Lead-related problems among the 152 patients with a preexisting CIED were infrequent, occurring in 10 patients (6%). In six cases, the issue was corrected with placement of a new lead or repositioning of the existing lead. There were two cases addressed by a change in device programming and two involving medical management or no intervention.
The findings should be interpreted in light of some limitations, Garcia said. The investigators excluded patients with pacemaker dependency who did not have an alternative pacing option and those with an RV pacing lead placed within 90 days of the procedure. In addition, events that occurred prior to randomization, such as CIED lead extraction, were not captured and the analyses did not examine periprocedural events occurring in the first 30 days.

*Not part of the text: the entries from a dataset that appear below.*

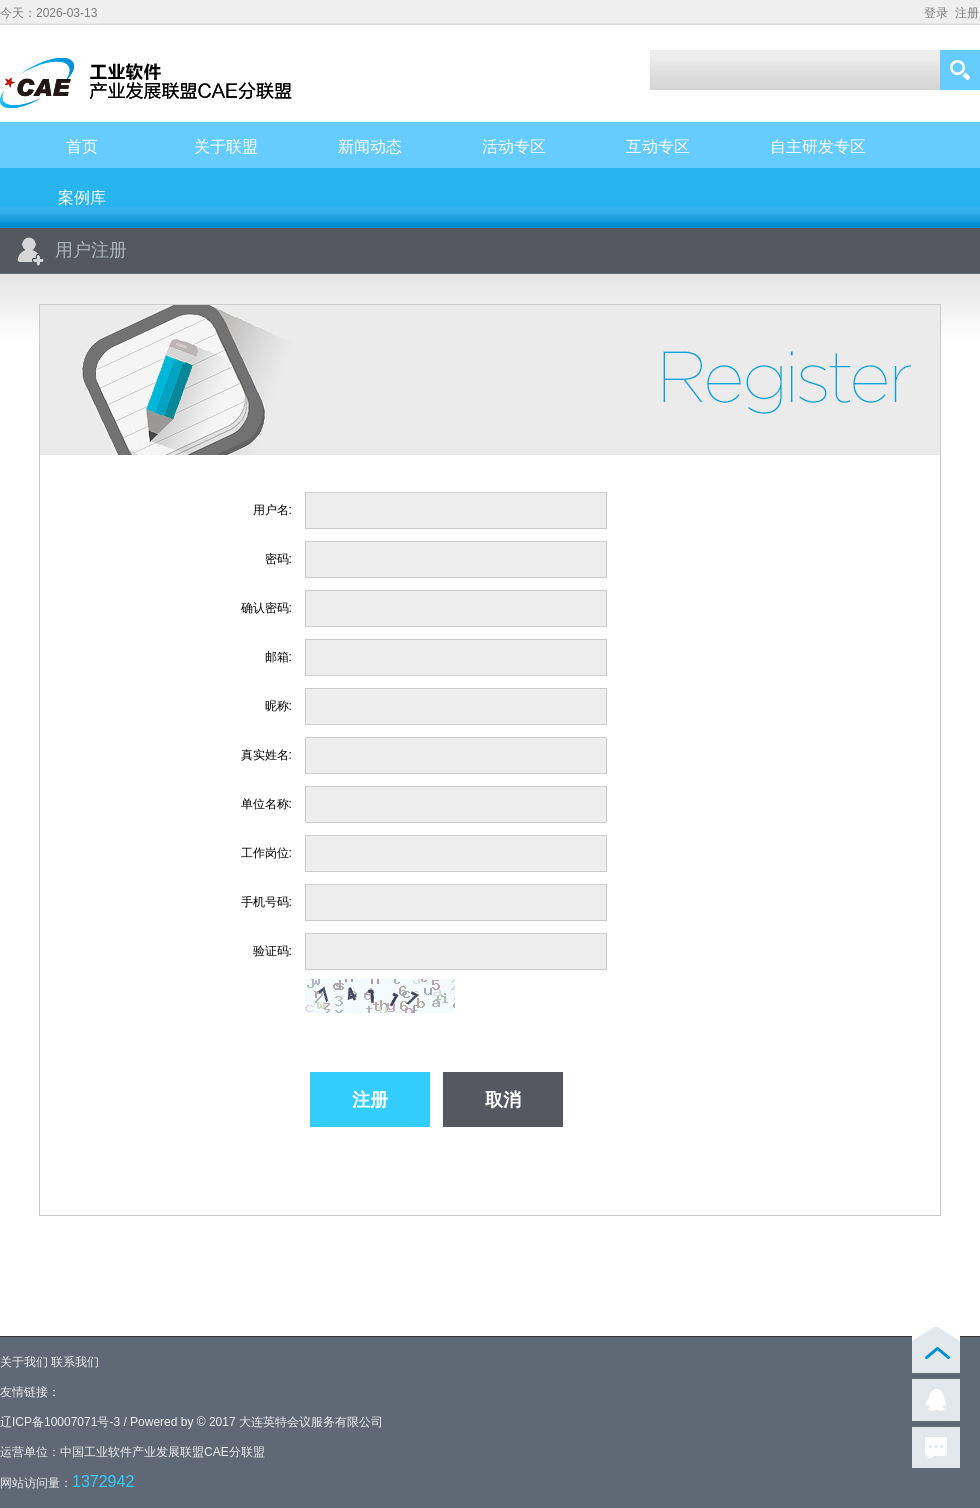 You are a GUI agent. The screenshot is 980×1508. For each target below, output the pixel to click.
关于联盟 (226, 146)
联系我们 (75, 1362)
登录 (936, 13)
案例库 (82, 197)
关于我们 (24, 1362)
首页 (82, 146)
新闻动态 (370, 146)
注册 (967, 13)
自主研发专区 (818, 146)
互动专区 (658, 146)
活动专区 (514, 146)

Moreover, there was a lack of longer-term data, which will be needed to better understand the potential risks of jailing leads during TTVR, Garcia said.
When considering the approach to these patients, it’s important to consider patient factors like age, pacemaker dependence, infection risk, and the contribution of lead placement to TR, as well as anatomical factors like slack in the lead and lead location, Goel indicated.
In addition, he said, “the expertise of the electrophysiologist in the practice will be important to make sure we have a risk-benefit analysis of what’s the best strategy for that patient.” And finally, longer-term follow-up beyond 1 to 2 years is critical to determine whether jailing CIED leads during TTVR will be safe for patients, Goel said.